▸ Page-level text extractions
________________________________________
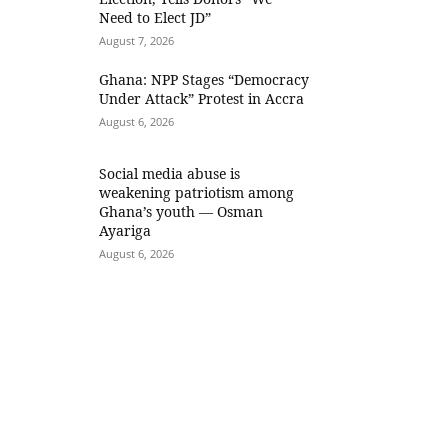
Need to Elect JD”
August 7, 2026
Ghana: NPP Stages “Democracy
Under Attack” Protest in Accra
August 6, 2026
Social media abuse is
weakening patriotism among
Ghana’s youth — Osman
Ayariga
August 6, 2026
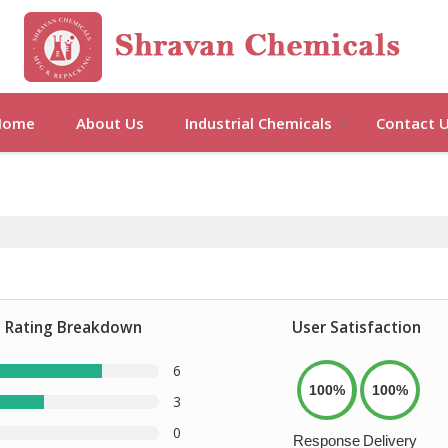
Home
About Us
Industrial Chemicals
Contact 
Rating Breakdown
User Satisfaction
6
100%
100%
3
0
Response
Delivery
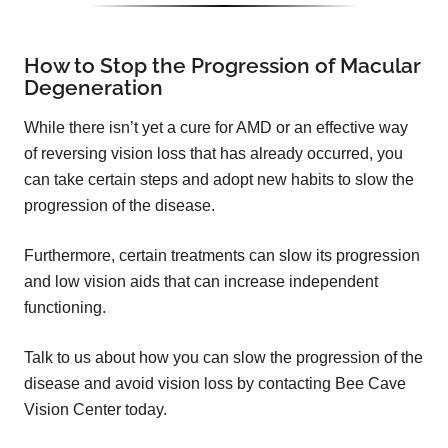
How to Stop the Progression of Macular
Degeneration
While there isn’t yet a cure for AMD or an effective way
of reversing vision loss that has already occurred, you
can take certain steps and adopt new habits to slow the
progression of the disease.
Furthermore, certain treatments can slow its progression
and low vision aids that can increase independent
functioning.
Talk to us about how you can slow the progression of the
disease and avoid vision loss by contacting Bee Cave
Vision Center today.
________________________________________
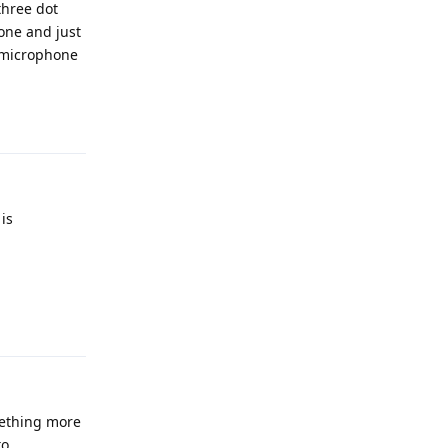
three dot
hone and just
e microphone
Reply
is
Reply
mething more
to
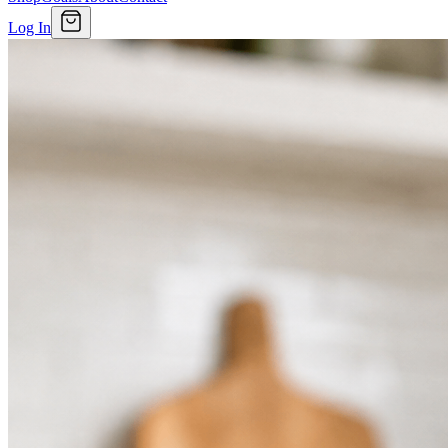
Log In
________________________________________
▸ Work task
Go through the records and pull out each line that includes the word "disease".

▸ Answer to the problem
progression of the disease.
disease and avoid vision loss by contacting Bee Cave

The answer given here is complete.